Symptomatic bradycardia may manifest as dizziness or fatigue.
Atrial fibrillation: Ivabradine increases the risk of atrial fibrillation.
In SHIFT, the rate was 5.0% per patient-year with ivabradine versus 3.9% with placebo.
A meta-analysis demonstrated a 15% increased relative risk for atrial fibrillation.
Regular cardiac rhythm monitoring is recommended, and ivabradine should be discontinued if atrial fibrillation develops.
The most common non-cardiovascular adverse effect, consisting of transient brightness within the visual field due to effects on the hyperpolarization-activated current in the retina: These are typically mild, transient, and frequently improve over time.
In SHIFT, phosphenes occurred in 3% of ivabradine patients versus 1% on placebo.[5]
Fetal toxicity: Ivabradine may cause fetal toxicity based on animal studies.
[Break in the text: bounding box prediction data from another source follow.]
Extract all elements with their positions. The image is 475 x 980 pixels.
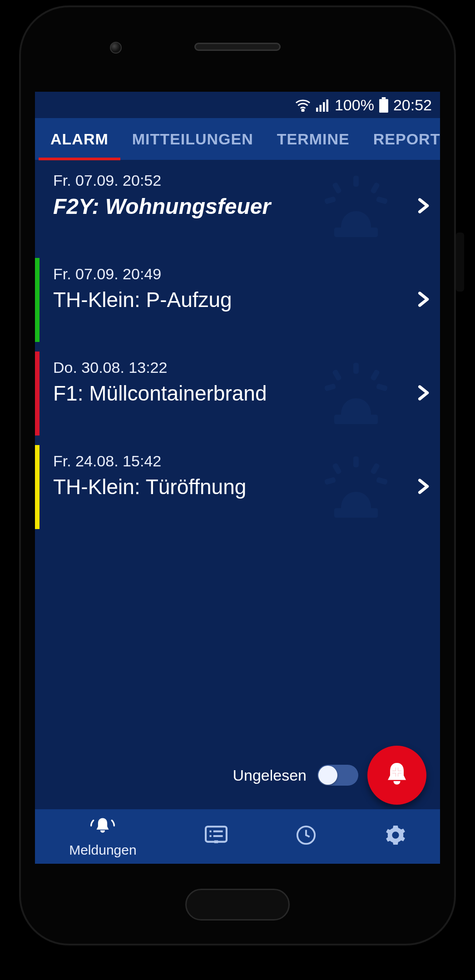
svg-rect-20 (353, 456, 359, 467)
clock-icon (296, 825, 317, 849)
svg-rect-14 (353, 363, 359, 374)
svg-rect-15 (332, 369, 342, 381)
bottom-nav: Meldungen (35, 809, 440, 864)
tab-label: REPORT (373, 130, 440, 148)
status-stripe (35, 351, 40, 436)
tab-alarm[interactable]: ALARM (39, 118, 120, 160)
svg-rect-28 (392, 771, 401, 773)
chevron-right-icon (414, 194, 432, 219)
svg-rect-3 (323, 102, 325, 112)
bell-alert-icon (90, 816, 115, 841)
alarm-item[interactable]: Fr. 24.08. 15:42 TH-Klein: Türöffnung (35, 441, 440, 534)
svg-rect-12 (376, 196, 388, 204)
status-stripe (35, 445, 40, 529)
tab-report[interactable]: REPORT (361, 118, 440, 160)
svg-point-0 (302, 109, 304, 112)
home-button[interactable] (185, 889, 290, 921)
svg-rect-17 (324, 383, 336, 391)
tab-bar: ALARM MITTEILUNGEN TERMINE REPORT (35, 118, 440, 160)
battery-icon (379, 97, 389, 113)
svg-rect-4 (326, 99, 328, 112)
tab-label: TERMINE (277, 130, 350, 148)
screen: 100% 20:52 ALARM MITTEILUNGEN TERMINE RE… (35, 92, 440, 864)
signal-icon (316, 98, 330, 112)
tab-termine[interactable]: TERMINE (265, 118, 361, 160)
status-bar: 100% 20:52 (35, 92, 440, 118)
status-stripe (35, 258, 40, 342)
alarm-title: TH-Klein: P-Aufzug (53, 287, 426, 312)
phone-frame: 100% 20:52 ALARM MITTEILUNGEN TERMINE RE… (19, 5, 456, 945)
svg-rect-11 (324, 196, 336, 204)
nav-clock[interactable] (296, 825, 317, 849)
svg-rect-21 (332, 462, 342, 475)
chevron-right-icon (414, 475, 432, 500)
alarm-item[interactable]: Fr. 07.09. 20:52 F2Y: Wohnungsfeuer (35, 160, 440, 253)
unread-toggle-label: Ungelesen (233, 767, 307, 784)
unread-toggle[interactable] (317, 765, 358, 786)
siren-icon (322, 172, 390, 242)
front-camera (110, 42, 122, 54)
svg-rect-19 (334, 508, 378, 518)
siren-icon (322, 452, 390, 522)
nav-settings[interactable] (385, 825, 406, 849)
siren-icon (322, 359, 390, 429)
svg-rect-9 (332, 182, 342, 194)
alarm-list: Fr. 07.09. 20:52 F2Y: Wohnungsfeuer (35, 160, 440, 534)
bell-plus-icon (383, 761, 411, 790)
svg-rect-18 (376, 383, 388, 391)
svg-rect-24 (376, 477, 388, 485)
nav-board[interactable] (205, 825, 228, 848)
clock-text: 20:52 (393, 96, 432, 114)
svg-rect-2 (319, 105, 322, 112)
nav-meldungen[interactable]: Meldungen (69, 816, 136, 858)
wifi-icon (295, 98, 311, 112)
svg-rect-8 (353, 176, 359, 187)
svg-rect-22 (370, 462, 380, 475)
bottom-overlay: Ungelesen (35, 741, 440, 809)
battery-percent: 100% (335, 96, 374, 114)
tab-label: MITTEILUNGEN (132, 130, 253, 148)
alarm-item[interactable]: Do. 30.08. 13:22 F1: Müllcontainerbrand (35, 347, 440, 441)
tab-label: ALARM (50, 130, 109, 148)
svg-rect-23 (324, 477, 336, 485)
svg-rect-16 (370, 369, 380, 381)
svg-rect-7 (334, 228, 378, 237)
svg-rect-6 (379, 99, 388, 113)
alarm-item[interactable]: Fr. 07.09. 20:49 TH-Klein: P-Aufzug (35, 253, 440, 347)
nav-label: Meldungen (69, 842, 136, 858)
alarm-date: Fr. 07.09. 20:49 (53, 265, 426, 283)
svg-rect-5 (382, 97, 386, 99)
gear-icon (385, 825, 406, 849)
svg-rect-1 (316, 108, 318, 112)
chevron-right-icon (414, 381, 432, 406)
svg-rect-29 (206, 827, 227, 841)
tab-mitteilungen[interactable]: MITTEILUNGEN (120, 118, 265, 160)
speaker-grille (194, 43, 281, 51)
power-button (456, 233, 464, 292)
svg-rect-13 (334, 415, 378, 424)
switch-knob (318, 766, 337, 785)
chevron-right-icon (414, 288, 432, 312)
svg-point-36 (393, 832, 398, 837)
board-icon (205, 825, 228, 848)
new-alarm-fab[interactable] (367, 746, 426, 805)
svg-rect-10 (370, 182, 380, 194)
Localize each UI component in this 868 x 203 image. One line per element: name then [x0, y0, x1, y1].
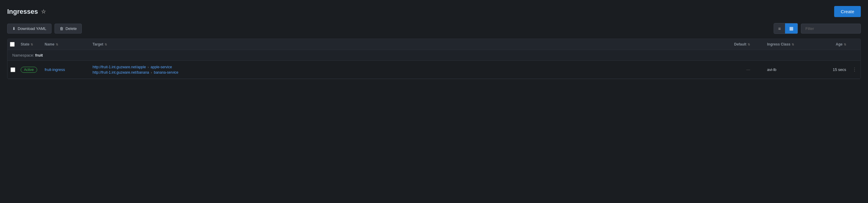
name-sort-icon: ⇅	[56, 43, 58, 46]
grid-icon: ▦	[789, 26, 794, 31]
target-entry-1: http://fruit-1.int.guzware.net/banana › …	[93, 70, 179, 74]
delete-label: Delete	[66, 26, 77, 31]
filter-input[interactable]	[801, 24, 861, 34]
download-yaml-button[interactable]: ⬇ Download YAML	[7, 24, 52, 34]
target-url-0[interactable]: http://fruit-1.int.guzware.net/apple	[93, 65, 146, 69]
header-row: Ingresses ☆ Create	[7, 6, 861, 17]
target-url-1[interactable]: http://fruit-1.int.guzware.net/banana	[93, 70, 149, 74]
th-state[interactable]: State ⇅	[18, 42, 42, 46]
age-value: 15 secs	[833, 67, 846, 72]
delete-button[interactable]: 🗑 Delete	[55, 24, 82, 34]
ingresses-table: State ⇅ Name ⇅ Target ⇅ Default ⇅ Ingres…	[7, 39, 861, 79]
th-target[interactable]: Target ⇅	[90, 42, 732, 46]
trash-icon: 🗑	[60, 26, 63, 31]
target-entry-0: http://fruit-1.int.guzware.net/apple › a…	[93, 65, 172, 69]
ingress-class-sort-icon: ⇅	[792, 43, 794, 46]
favorite-icon[interactable]: ☆	[41, 8, 46, 15]
namespace-group-fruit: Namespace: fruit	[7, 50, 861, 61]
th-age[interactable]: Age ⇅	[818, 42, 848, 46]
ingress-name-link[interactable]: fruit-ingress	[44, 67, 65, 72]
create-button[interactable]: Create	[834, 6, 861, 17]
td-targets: http://fruit-1.int.guzware.net/apple › a…	[90, 63, 732, 77]
th-state-label: State	[21, 42, 29, 46]
toolbar-row: ⬇ Download YAML 🗑 Delete ≡ ▦	[7, 23, 861, 34]
th-name-label: Name	[44, 42, 55, 46]
th-default-label: Default	[734, 42, 746, 46]
page-title-text: Ingresses	[7, 8, 38, 15]
ingress-class-value: avi-lb	[767, 67, 776, 72]
target-arrow-icon-0: ›	[148, 65, 149, 69]
list-view-button[interactable]: ≡	[774, 23, 785, 34]
select-all-checkbox[interactable]	[10, 42, 15, 47]
namespace-label: Namespace:	[12, 53, 34, 58]
td-more-actions: ⋮	[848, 63, 861, 76]
td-state: Active	[18, 64, 42, 75]
td-default: —	[732, 65, 765, 74]
th-ingress-class[interactable]: Ingress Class ⇅	[765, 42, 818, 46]
toolbar-right: ≡ ▦	[774, 23, 861, 34]
th-default[interactable]: Default ⇅	[732, 42, 765, 46]
td-age: 15 secs	[818, 65, 848, 74]
td-ingress-class: avi-lb	[765, 65, 818, 74]
target-service-0: apple-service	[151, 65, 172, 69]
td-name: fruit-ingress	[42, 65, 90, 74]
default-sort-icon: ⇅	[748, 43, 750, 46]
state-sort-icon: ⇅	[31, 43, 33, 46]
list-icon: ≡	[778, 26, 781, 31]
age-sort-icon: ⇅	[844, 43, 846, 46]
download-yaml-label: Download YAML	[18, 26, 46, 31]
row-checkbox[interactable]	[10, 67, 15, 72]
td-checkbox	[7, 65, 18, 74]
view-toggle: ≡ ▦	[774, 23, 798, 34]
target-arrow-icon-1: ›	[151, 71, 152, 74]
th-name[interactable]: Name ⇅	[42, 42, 90, 46]
table-header: State ⇅ Name ⇅ Target ⇅ Default ⇅ Ingres…	[7, 39, 861, 50]
target-sort-icon: ⇅	[104, 43, 107, 46]
th-checkbox	[7, 42, 18, 47]
namespace-name: fruit	[35, 53, 43, 58]
th-age-label: Age	[836, 42, 842, 46]
table-row: Active fruit-ingress http://fruit-1.int.…	[7, 61, 861, 79]
th-ingress-class-label: Ingress Class	[767, 42, 790, 46]
grid-view-button[interactable]: ▦	[785, 23, 798, 34]
default-value: —	[746, 67, 750, 72]
row-more-button[interactable]: ⋮	[850, 66, 859, 74]
toolbar-left: ⬇ Download YAML 🗑 Delete	[7, 24, 82, 34]
status-badge: Active	[21, 67, 37, 73]
page-title: Ingresses ☆	[7, 8, 46, 15]
target-service-1: banana-service	[154, 70, 178, 74]
th-target-label: Target	[93, 42, 103, 46]
download-icon: ⬇	[12, 26, 16, 31]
Women of reproductive potential should use effective contraception during treatment.[2][3]
Drug Interactions
Ivabradine is primarily metabolized by CYP3A4.
Strong CYP3A4 inhibitors include azole antifungals like itraconazole, macrolide antibiotics like clarithromycin, HIV protease inhibitors like nelfinavir, nefazodons, are contraindicated due to increased ivabradine plasma concentrations that may exacerbate bradycardia.
Moderate CYP3A4 inhibitors diltiazem, verapamil, grapefruit juice: concomitant use should be avoided.
CYP3A4 inducers (St. John’s wort, rifampicin, barbiturates, phenytoin): Avoid concomitant use as they can lower ivabradine efficacy.
The risk of bradycardia increases with concomitant administration of drugs that slow heart rate (digoxin, amiodarone, beta-blockers).
Heart rate monitoring should be done in patients taking ivabradine with other negative chronotropes.
Specific drug-drug interaction studies showed no clinically significant effect of ivabradine on the pharmacokinetics and pharmacodynamics of simvastatin.
Ivabradine is indicated only for patients in sinus rhythm, not those with persistent or chronic atrial fibrillation or those experiencing 100% atrial pacing.
A history of paroxysmal atrial fibrillation is not a contraindication; in SHIFT, nearly 10% of patients had paroxysmal atrial fibrillation history, with a requirement for sinus rhythm at least 40% of the time.
Beta-blockers remain the preferred therapy for heart rate reduction in HFrEF due to their mortality benefits, which were not demonstrated with ivabradine.
Patients should be on maximally tolerated doses of beta-blockers before considering ivabradine.
Ivabradine has not been shown to be effective for chronic stable angina in the absence of heart failure.
The SIGNIFY trial showed higher rates of death and nonfatal myocardial infarction in angina patients receiving ivabradine compared to placebo, and it should not be used for angina without heart failure.
In patients with inappropriate sinus tachycardia or postural orthostatic tachycardia syndrome, it has shown promise.